On-device text-to-speech
This page describes how to build SherpaOnnxTts for on-device text-to-speech that runs on HarmonyOS.
Open the project with DevEco Studio
You need to first download the code:
# Assume we place it inside /Users/fangjun/open-source
# You can place it anywhere you like.
cd /Users/fangjun/open-source/
git clone https://github.com/k2-fsa/sherpa-onnx
Then start DevEco Studio and follow the screenshots below:
Select a text-to-speech model
The code supports hundreds of text-to-speech models from
<https://github.com/k2-fsa/sherpa-onnx/releases/tag/tts-models>
and we have modify the code to use the model that we choose.
We give two examples below.
Use vits-melo-tts-zh_en
First, we download the unzip the model.
Caution
: The model MUST be place inside the directory rawfile.

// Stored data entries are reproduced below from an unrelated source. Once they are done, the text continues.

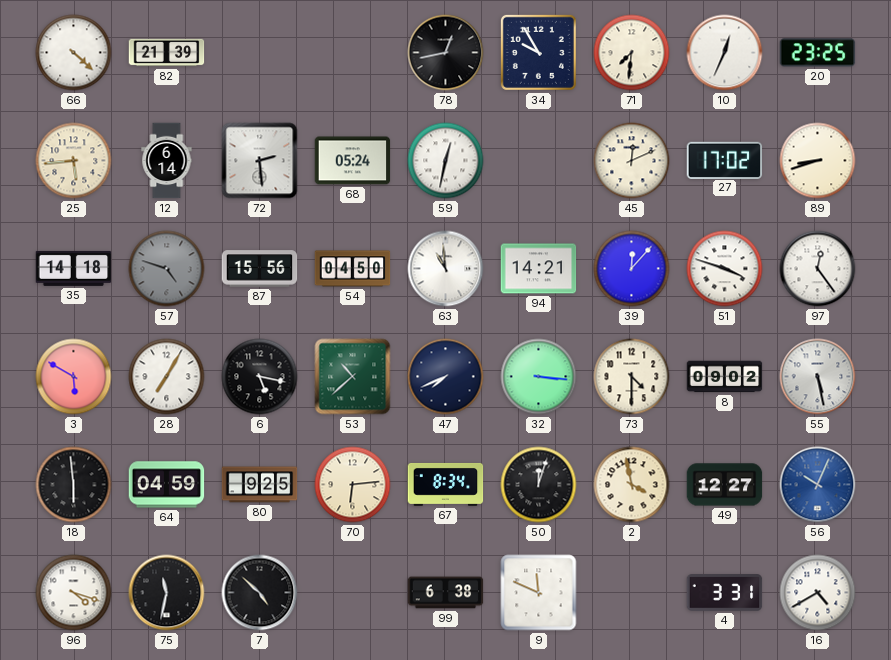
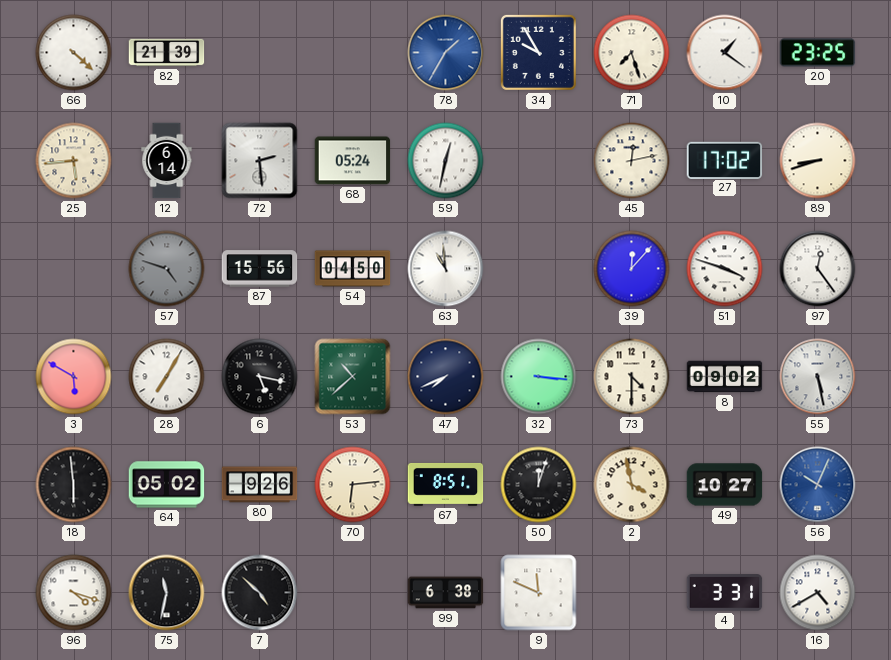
78: 12:43 -> 1:35
78 dial: black -> blue
71: 7:31 -> 7:27
10: 12:34 -> 1:21
45: 12:11 -> 12:13
35: 14:18 -> none
94: 14:21 -> none
64: 04:59 -> 05:02
80: 9:25 -> 9:26
67: 8:34 -> 8:51
49: 12:27 -> 10:27
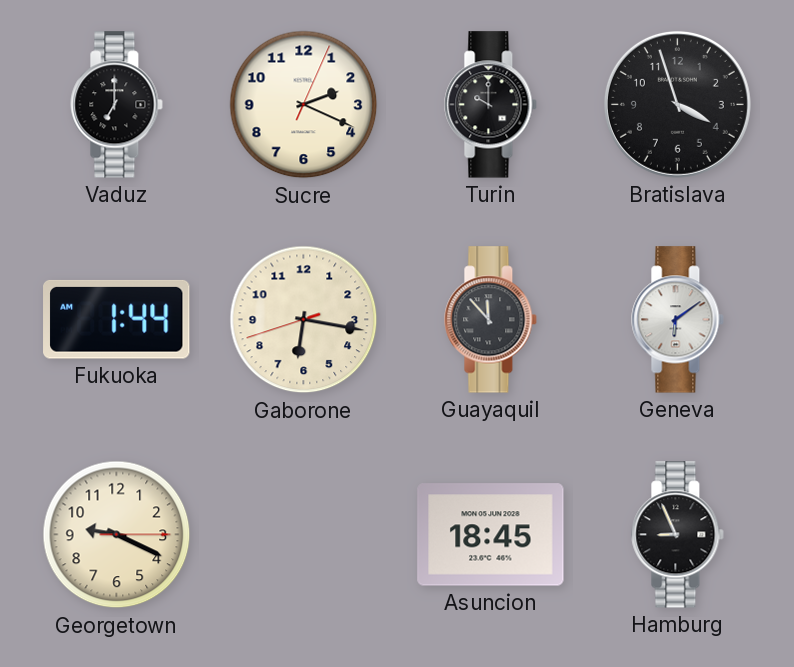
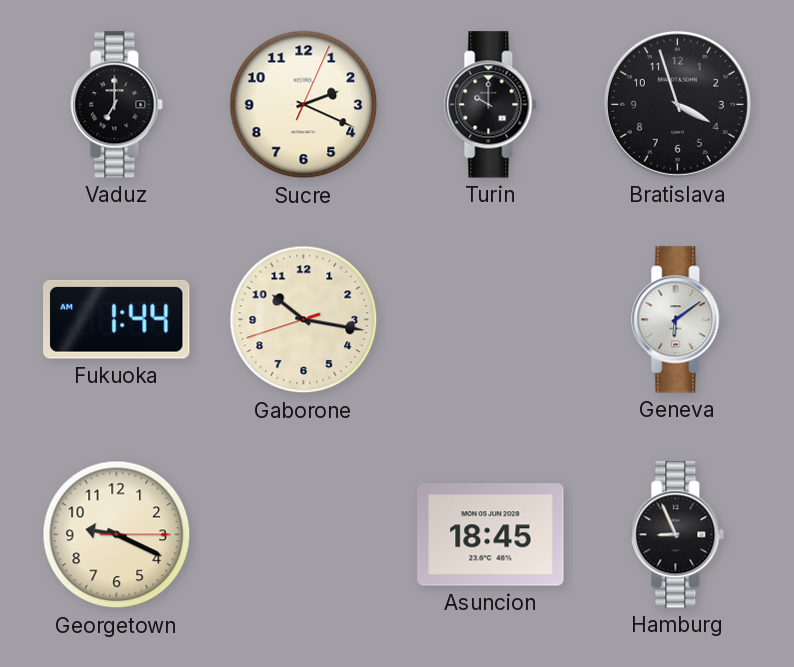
Gaborone: 6:16 -> 10:16
Guayaquil: 11:53 -> none
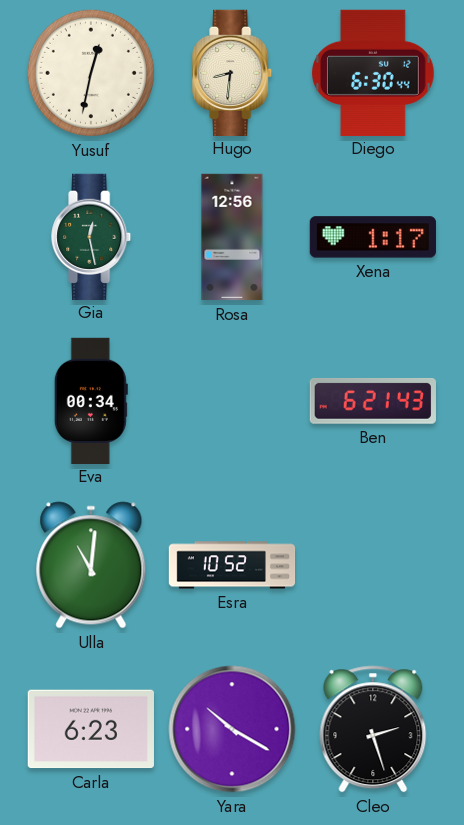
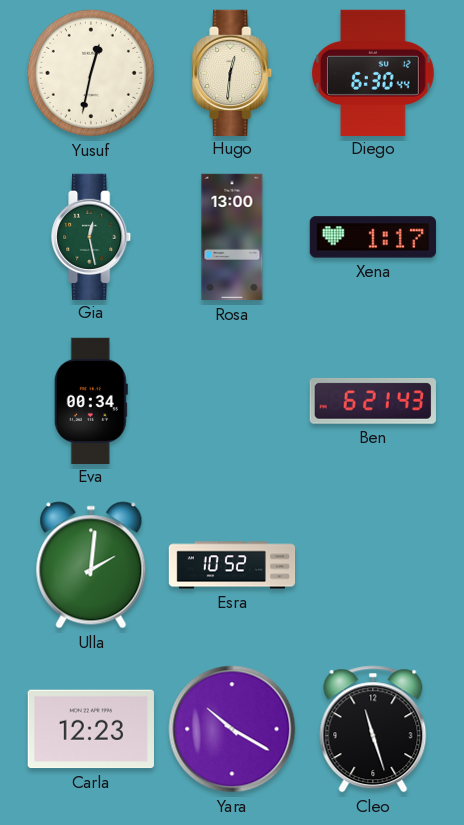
Hugo: 8:31 -> 12:31
Rosa: 12:56 -> 13:00
Ulla: 11:01 -> 2:01
Carla: 6:23 -> 12:23
Cleo: 2:27 -> 11:27
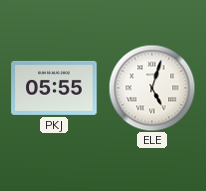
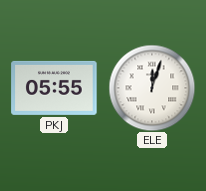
ELE: 5:03 -> 12:03
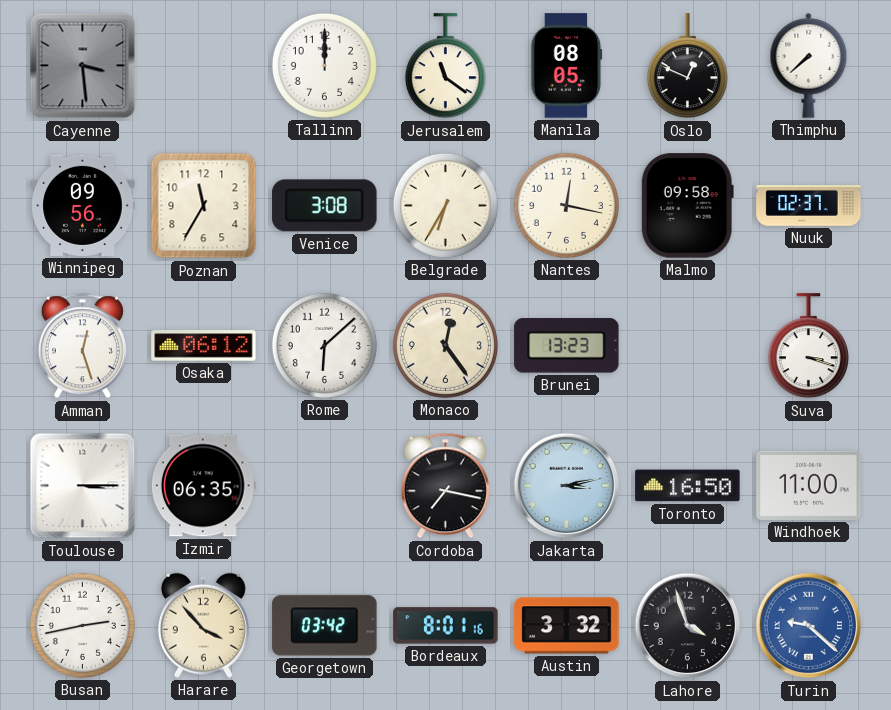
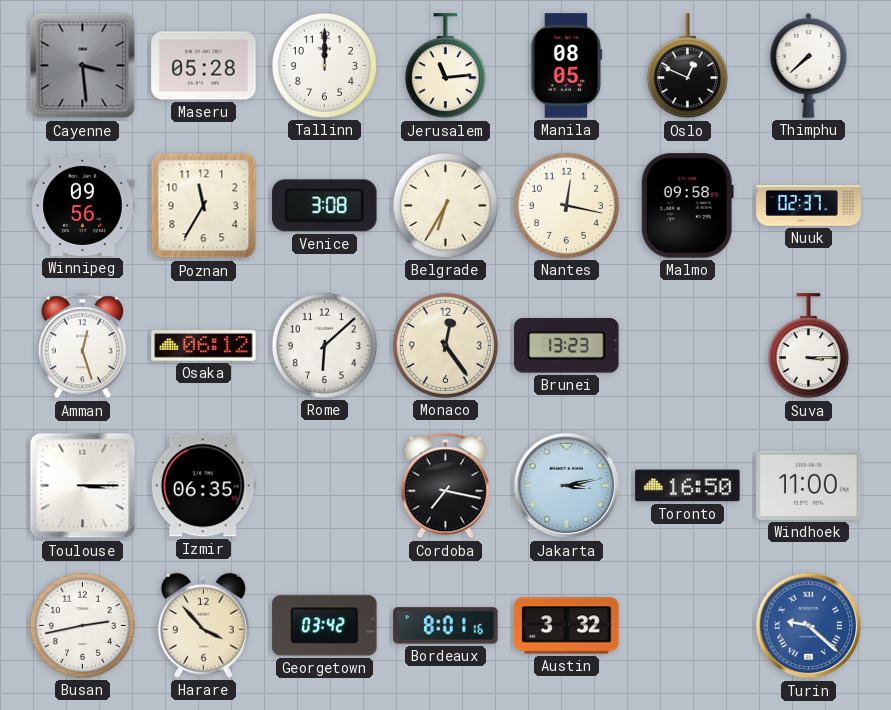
Maseru: none -> 05:28
Jerusalem: 11:21 -> 11:14
Suva: 3:18 -> 3:15
Lahore: 3:57 -> none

cd /Users/fangjun/open-source/sherpa-onnx/harmony-os/SherpaOnnxTts/entry/src/main/resources/rawfile
wget https://github.com/k2-fsa/sherpa-onnx/releases/download/tts-models/vits-melo-tts-zh_en.tar.bz2
tar xvf vits-melo-tts-zh_en.tar.bz2
rm vits-melo-tts-zh_en.tar.bz2
# Now remove extra files to save space
rm vits-melo-tts-zh_en/model.int8.onnx
rm vits-melo-tts-zh_en/new_heteronym.fst
Please check that your directory looks exactly
like the following:
(py38) fangjuns-MacBook-Pro:rawfile fangjun$ pwd
/Users/fangjun/open-source/sherpa-onnx/harmony-os/SherpaOnnxTts/entry/src/main/resources/rawfile
(py38) fangjuns-MacBook-Pro:rawfile fangjun$ ls
vits-melo-tts-zh_en
(py38) fangjuns-MacBook-Pro:rawfile fangjun$ ls -lh vits-melo-tts-zh_en/
total 346848
-rw-r--r-- 1 fangjun staff 1.0K Aug 3 11:11 LICENSE
-rw-r--r-- 1 fangjun staff 156B Aug 3 11:11 README.md
-rw-r--r-- 1 fangjun staff 58K Aug 3 11:11 date.fst
drwxr-xr-x 9 fangjun staff 288B Apr 19 2024 dict
-rw-r--r-- 1 fangjun staff 6.5M Sep 27 14:19 lexicon.txt
-rw-r--r-- 1 fangjun staff 163M Aug 3 11:11 model.onnx
-rw-r--r-- 1 fangjun staff 63K Aug 3 11:11 number.fst
-rw-r--r-- 1 fangjun staff 87K Aug 3 11:11 phone.fst
-rw-r--r-- 1 fangjun staff 655B Aug 3 11:11 tokens.txt
Now you should see the following inside DevEco Studio:
Now it is time to modify the code to use our model.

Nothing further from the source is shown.